Le calorimètre, dans une installation de chauffage, est un appareil installé dans chaque radiateur et qui mesure deux températures: celle de la surface de celle-ci et celle de l'environnement de la pièce, calculant la consommation à l'aide de ces données et en fonction des caractéristiques et taille du radiateur

Types de calorimètres

Un calorimètre conçu pour mesurer la quantité totale de chaleur Q libérée pendant le processus, de son début à sa fin, est appelé un calorimètre intégrateur.

Le calorimètre permet de mesurer la puissance thermique et ses variations à différents stades du processus thermodynamique, à l'aide d'un wattmètre ou d'un oscillomètre-calorimètre. La conception du système calorimétrique et la méthode de mesure distinguent les calorimètres liquides et massifs, simples et doubles (différentiels).

Calorimètre à intégration liquide

Un intégrateur de calorimètre à liquide à température variable à couverture isotherme est utilisé pour mesurer les chaleurs de dissolution et les chaleurs de réactions chimiques, ou l'énergie chimique. Il consiste en un récipient contenant un liquide (généralement de l'eau) dans lequel se trouvent: une chambre permettant de réaliser le processus à l'étude ("pompe calorimétrique"), un agitateur, un appareil de chauffage et un thermomètre. La chaleur libérée dans la chambre est ensuite répartie entre la chambre, le liquide et les autres parties du calorimètre, dont la totalité est appelée système calorimétrique du dispositif.

Dans les calorimètres à liquide, la température isotherme de la couverture reste constante. Lors de la détermination de la chaleur d'une réaction chimique, les plus grandes difficultés sont souvent associées non pas à la prise en compte de processus secondaires, mais à la détermination de l'intégrité de la réaction et à la nécessité de prendre en compte plusieurs réactions.

Mesures calorimétriques

Un changement d'état (par exemple, la température) du système calorimétrique vous permet de mesurer la quantité de chaleur introduite dans le calorimètre. Le chauffage du système calorimétrique est enregistré avec un thermomètre. Avant de prendre des mesures, le calorimètre est calibré: la variation de température du système calorimétrique est déterminée lorsqu'une quantité de chaleur connue lui est communiquée (par un calorimètre ou suite à une réaction chimique dans la chambre avec une quantité connue de substance standard).

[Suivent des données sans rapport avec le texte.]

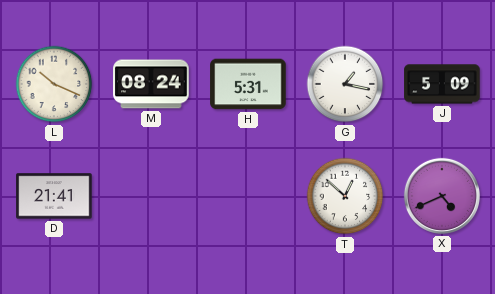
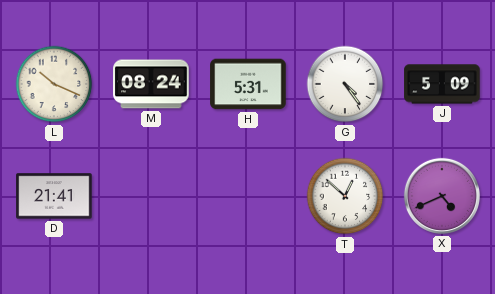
G: 1:17 -> 4:24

Suite à l'étalonnage, on obtient la valeur thermique du calorimètre, c'est-à-dire le coefficient par lequel le changement de température du calorimètre mesuré par le thermomètre doit être multiplié pour déterminer la quantité de chaleur qui y est introduite. La valeur thermique d'un tel calorimètre est la capacité calorifique du système calorimétrique. La détermination du pouvoir calorifique inconnu ou d'une autre réaction de la thermodynamique chimique Q est réduite pour mesurer le changement de température Δ t du système calorimétrique provoqué par le processus étudié: Q = c Δt. Typiquement, la valeur Q fait référence à la masse de la substance dans la chambre du calorimètre.

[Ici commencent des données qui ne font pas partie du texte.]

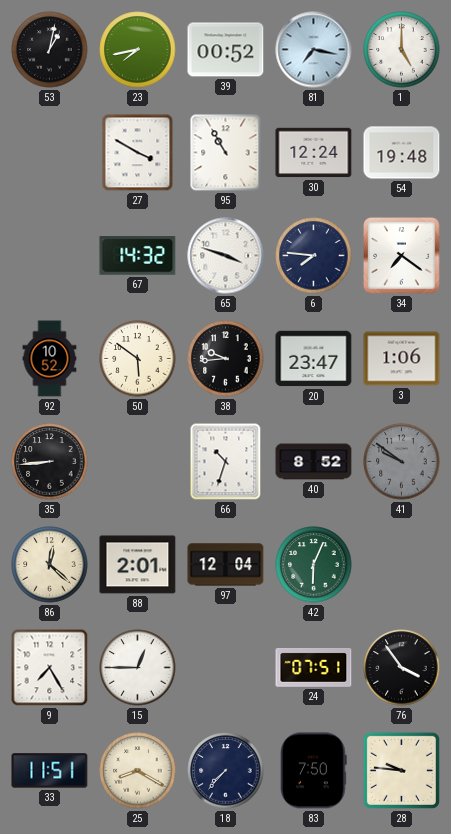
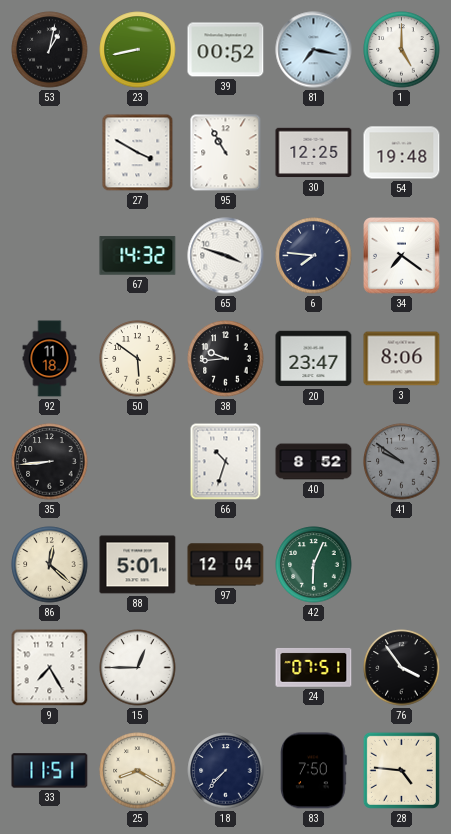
23: 7:43 -> 8:43
30: 12:24 -> 12:25
92: 10:52 -> 11:18
3: 1:06 -> 8:06
88: 2:01 -> 5:01
28: 9:46 -> 4:46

Processus secondaires dans les mesures calorimétriques

Les mesures calorimétriques permettent de déterminer directement uniquement la somme des chaleurs du processus étudié et de plusieurs processus secondaires, tels que le mélange, l'évaporation de l'eau, la rupture d'un flacon avec une substance, etc. La chaleur des processus secondaires doit être déterminée empiriquement ou par calcul et exclue du résultat final.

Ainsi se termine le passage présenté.